Europe pins hopes on ECB as crisis fears spread

By Luke Baker and John O'Donnell

BRUSSELS | Wed Dec 1, 2010 11:21pm GMT

BRUSSELS (Reuters) - The European Central Bank is under pressure to unveil new steps to stabilise the euro zone when it meets on Thursday as the currency bloc battles a crippling debt crisis that has stoked contagion fears in the United States and Asia.

Germany struggled to sell its government debt on Wednesday and Portugal's borrowing costs soared in further signs that an 85-billion-euro ($110.7-billion) EU/IMF rescue of Ireland last weekend and public assurances from leaders that the euro will be defended at any cost have failed to impress investors.

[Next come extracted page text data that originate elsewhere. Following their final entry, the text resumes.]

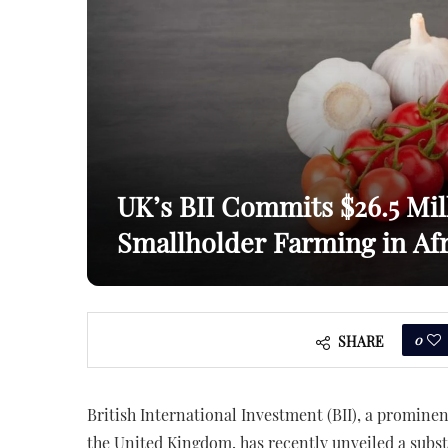
UK’s BII Commits $26.5 Mil
Smallholder Farming in Afr
0
SHARE
British International Investment (BII), a promine
the United Kingdom, has recently unveiled a subs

European Union leaders appeared to pass the baton to the ECB, which holds its monthly meeting on Thursday. Economic and Monetary Affairs Commissioner Olli Rehn said recent EU actions provided a sound basis for further stabilisation measures by the central bank, and European Commission President Jose Manuel Barroso said he was confident the ECB would take whatever action was needed.

"I'm sure the ECB is analysing the current situation and that it will take the decisions necessary to guarantee the financial stability of the euro zone," he said.

In Washington, the White House said President Barack Obama was receiving regular updates during his daily economic briefings, while a senior Treasury official was heading to Berlin for talks on the economic situation after meetings on Wednesday in Madrid.

"It's important to the global economy and to our economic recovery," said White House spokesman Robert Gibbs. A senior G20 source in Asia also told Reuters deputy finance ministers discussed the situation on Monday.

A U.S. official also told Reuters that Washington would support boosting an EU rescue facility via IMF funds, news that bolstered the euro currency. "It is up to the Europeans," the U.S. official said. "We will certainly support using the IMF in these circumstances."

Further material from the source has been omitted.